I like to think of it like going to the gym: if you go to the gym to lose weight, you’re likely to be disappointed or fall off the wagon if the weight loss doesn’t show up as fast as you want.

If you go to the gym to be healthy, your motivators are intrinsic and you’re more likely to push through the harder parts of the workout routine as you make progress with becoming healthier.

Weight loss will be the byproduct of becoming healthier. The good life is a byproduct of practicing Arête.

In order to practice Arête, it requires a transformation in perspective.

From vision to ambition.

From mission to intention.

From strategy to constraints.

From objectives to imperatives.

As a thought exercise, while we’re working on our expansion project, I wanted to make notes on how we practice Arête at Indy Hall through each of those specific transformations. This is a bit of a living document, and I’m going to encourage our members to add to it as well.

Ambition

Ambition replaces vision – and it answers the question “why are we here?” More specifically, ambition is meant to define the kinds of returns you will provide, and to whom you will provide them (hint: shareholders aren’t usually in this list).

The more genuine and “thick” the value is, the greater the ambition. There are less bonus points for “bigger” than there are for “better”.

For Indy Hall, our ambition is to make Philadelphia (and ultimately the world) a better place to make a living doing what you love.

Intention

Intention is an action required to achieve your ambition. How will you improve things for the people you interact with? What daily interaction(s) will make sure your ambition is being fulfilled?

For Indy Hall, our intention is to…

…help unlikely groups of likeminded people form relationships.

…focus on people and their interactions, and the formation of relationships.

…help people tell the stories of the experiences they have in Philadelphia.

…trust people to do the right thing.

…guide people to being good citizens of Indy Hall and of Philadelphia.

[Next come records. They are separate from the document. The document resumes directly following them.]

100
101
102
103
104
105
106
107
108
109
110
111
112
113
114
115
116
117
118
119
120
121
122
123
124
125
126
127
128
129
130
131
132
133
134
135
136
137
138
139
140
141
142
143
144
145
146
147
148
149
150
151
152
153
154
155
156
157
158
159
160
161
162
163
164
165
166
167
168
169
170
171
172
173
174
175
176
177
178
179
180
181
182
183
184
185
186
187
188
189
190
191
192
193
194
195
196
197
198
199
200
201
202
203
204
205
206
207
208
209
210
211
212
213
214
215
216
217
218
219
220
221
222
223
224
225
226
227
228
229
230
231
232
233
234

…support people in their goals of building businesses to last, in Philadelphia and for Philadelphia.

Constraints

Constraints are the things are not be done. Constraints exist to avoid things that do damage to the value being created.

For Indy Hall, we must not…

…do anything against our community’s interest.

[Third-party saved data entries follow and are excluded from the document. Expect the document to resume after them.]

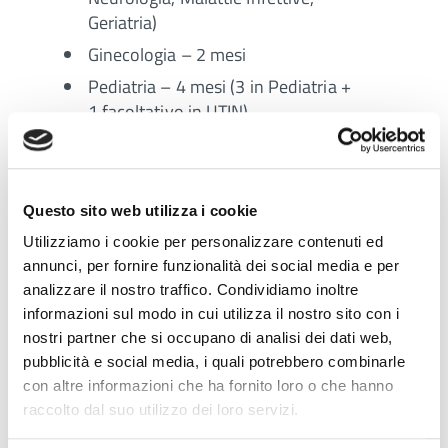
Geriatria)
Ginecologia – 2 mesi
Pediatria – 4 mesi (3 in Pediatria +
1 facoltativo in UTIN)
Pronto Soccorso – 3 mesi
Chirurgia Generale – 3 mesi (2 in
Chirurgia + 1 facoltativo tra ORL ,
Questo sito web utilizza i cookie
Neurochirurgia, Chirurgia
Utilizziamo i cookie per personalizzare contenuti ed
Vascolare, Oftalmologia o Urologia)
annunci, per fornire funzionalità dei social media e per
analizzare il nostro traffico. Condividiamo inoltre
Al termine di ciascun periodo formativo i vari tutor
informazioni sul modo in cui utilizza il nostro sito con i
sono tenuti ad elaborare un voto ed un giudizio
nostri partner che si occupano di analisi dei dati web,
del medico in formazione.
pubblicità e social media, i quali potrebbero combinarle
con altre informazioni che ha fornito loro o che hanno
raccolto dal suo utilizzo dei loro servizi.
Il corso richiede un impegno a tempo pieno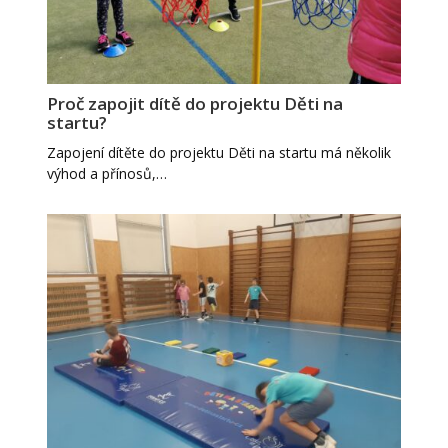
Proč zapojit dítě do projektu Děti na
startu?
Zapojení dítěte do projektu Děti na startu má několik
výhod a přínosů,…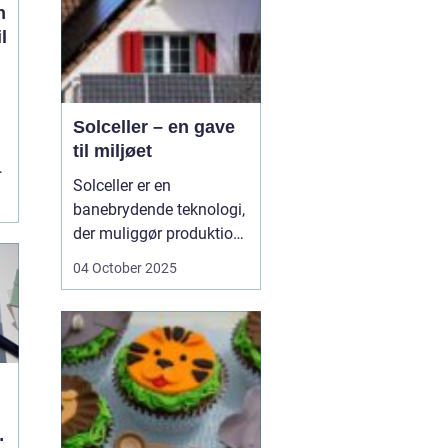
n
l
Solceller – en gave
til miljøet
n
Solceller er en
banebrydende teknologi,
der muliggør produktion
af elektricitet ved at
04 October 2025
udnytte solens stråler.
Ved hjælp af solceller
kan man omdanne
solens energi til grøn
strøm, der kan bruges til
at drive husholdni...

…focus on desks or square footage.

…create something only because we think we’re supposed to.

…accept the status quo.

…accept a “no” at face value.

…compromise our core values.

…prioritize a transaction before a relationship.

Imperatives

Imperatives are the things that must be done daily. They’re focused actions that help achieve the intentions and ambitions.

For Indy Hall, we must…

…keep people at the center of every action, interaction, and decision.

…welcome new community members, and make it clear that Indy Hall is theirs, not just ours.

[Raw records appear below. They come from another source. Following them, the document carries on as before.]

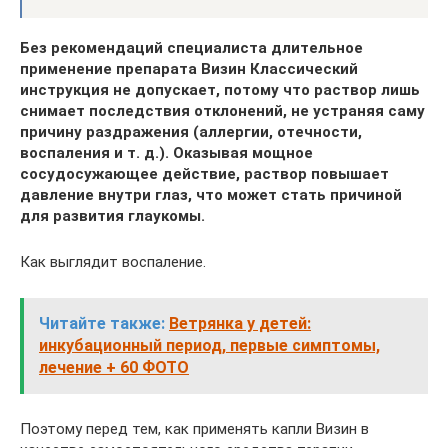
Без рекомендаций специалиста длительное
применение препарата Визин Классический
инструкция не допускает, потому что раствор лишь
снимает последствия отклонений, не устраняя саму
причину раздражения (аллергии, отечности,
воспаления и т. д.). Оказывая мощное
сосудосужающее действие, раствор повышает
давление внутри глаз, что может стать причиной
для развития глаукомы.
Как выглядит воспаление.
Читайте также:
Ветрянка у детей:
инкубационный период, первые симптомы,
лечение + 60 ФОТО
Поэтому перед тем, как применять капли Визин в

…always look for a way to say yes.

…teach others in our immediate and neighboring communities how we operate.

Do It Yourself

If you’ve running a business, from startup to Fortune 50, you need to practice Arête.

If you’re developing a community, from a family to a city, you need to practice Arête.

If you’re creating, from art to technology, you need to practice Arête.

If you’re working, alone or as part of a team, you need to practice Arête.

If your goals include doing things that authentic and meaningful, you need to practice Arête.

What are your ambitions, intentions, constraints, and imperatives?